Двое остальных не разговаривали и не слушали. Им казалось, что это пение окутывало их мысли, шепот их мысли, потому что, думая, они получали впечатление, будто нечто звучное улетучилось из глубины их мозга, нечто такое, что среди молчания могло быть воспринято физически; и стоило Дельфине замолкнуть на миг, как они испытывали странное чувство беспокойства и остановки, как если бы молчание должно было раскрыть и, так сказать, обнажить их души.

В мимолетной перспективе показалась аллея Ста Фонтанов, где струи и зеркала воды бросали тонкий стеклянный отблеск, подвижную стекловидную прозрачность. Сидевший на одном из гербов павлин вспорхнул, роняя в ближайший бассейн несколько осыпавшихся роз. За несколько шагов впереди Андреа узнал водоем, перед которым Донна Мария сказала ему:

— Слышите?

На поляне с Гермой запах мускуса больше не чувствовался. Задумчивая, под гирляндой, Герма вся была окружена проникающими сквозь листву лучами. Перекликаясь, кричали скворцы.

Охваченная новыми причудами, Дельфина сказала:

— Мама, отдай мне гирлянду.

— Нет, оставим ее так. Зачем она тебе?

— Отдай, я отнесу ее Муриэлле.

— Муриэлла изорвет ее.

— Отдай, пожалуйста!

Мать взглянула на Андреа. Он подошел к камню, снял гирлянду и отдал ее Дельфине. Суеверие, одно из смутных волнений, вносимых любовью даже в сознательные существа, придало в их возбужденных душах незначительному эпизоду таинственность аллегорий. Им показалось, что в этом простом событии скрыт символ. Не знали, какой, но думали об этом. Один стих мучил Андреа.

«Ужели мне к причастью не попасть?»

Чем ближе был конец тропинки, тем сильнее сжимала его сердце неимоверная тревога, и он отдал бы половину своей крови за одно слово женщины. Она же сто раз готова была заговорить, но не заговорила.
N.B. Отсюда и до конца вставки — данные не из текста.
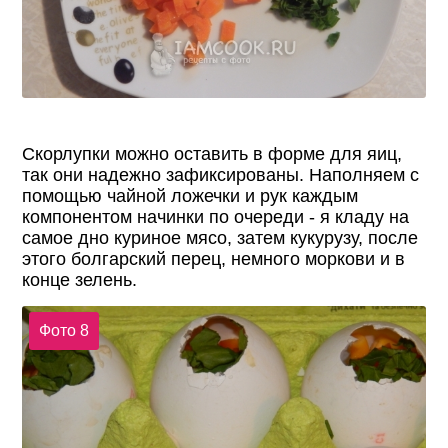
Скорлупки можно оставить в форме для яиц,
так они надежно зафиксированы. Наполняем с
помощью чайной ложечки и рук каждым
компонентом начинки по очереди - я кладу на
самое дно куриное мясо, затем кукурузу, после
этого болгарский перец, немного моркови и в
конце зелень.
Фото 8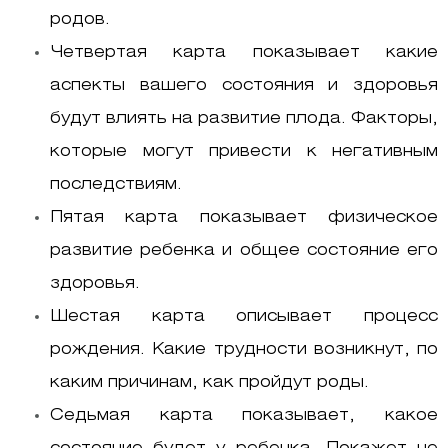
родов.
Четвертая карта показывает какие
аспекты вашего состояния и здоровья
будут влиять на развитие плода. Факторы,
которые могут привести к негативным
последствиям.
Пятая карта показывает физическое
развитие ребенка и общее состояние его
здоровья.
Шестая карта описывает процесс
рождения. Какие трудности возникнут, по
каким причинам, как пройдут роды.
Седьмая карта показывает, какое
— Смотри, мама, там внизу Фердинандо, Муриэлла, Рикардо… — сказала Дельфина, заметив внизу тропинки детей донны Франчески, и размахивая венком, бросилась бежать. — Муриэлла! Муриэлла! Муриэлла!

IX

Мария Феррес всегда оставалась верна девичьей привычке ежедневно заносить в свой интимный Дневник мысли, радости, огорчения, мечты, волнения, порывы, сожаления, надежды, все движения своей внутренней жизни, составляя как бы путеводитель души, который она любила перечитывать время от времени, чтобы извлечь наставление для будущего скитания и отыскать след уже давно умерших вещей.

Вынужденная обстоятельствами постоянно углубляться в самое себя, вечно замкнутая в собственной чистоте, как в незыблемой и неприступной башне из слоновой кости, — в этой своего рода ежедневной исповеди перед белой страницей таинственнейшей книги она испытывала облегчение и утешение. Жаловалась на свои невзгоды, давала волю слезам, старалась проникнуть в тайны своего сердца, спрашивала свою совесть, вооружалась мужеством молитвы, закаляла себя размышлениями, отгоняла от себя всякую слабость и всякий суетный образ, предавала свою душу в руки Господа. И все страницы сияли общим светом, т. е. — Истиной.

«15 сентября 1886 (Скифанойя). — Как я устала! Путешествие несколько утомило меня и этот новый морской и деревенский воздух несколько ошеломил меня. Мне нужно отдохнуть; и, кажется, я уже предвкушаю отраду сна и сладость завтрашнего пробуждения. Я проснусь в дружеском доме, у сердечно-радушной Франчески, в этой Скифанойе с ее столь прекрасными розами и столь высокими кипарисами; и проснусь, имея впереди несколько недель покоя, двадцать дней духовного существования, а может быть и больше. Я очень благодарна Франческе за приглашение. Повидавшись с нею, повидалась с сестрою. Сколько перемен во мне, и каких глубоких, после славных флорентийских лет!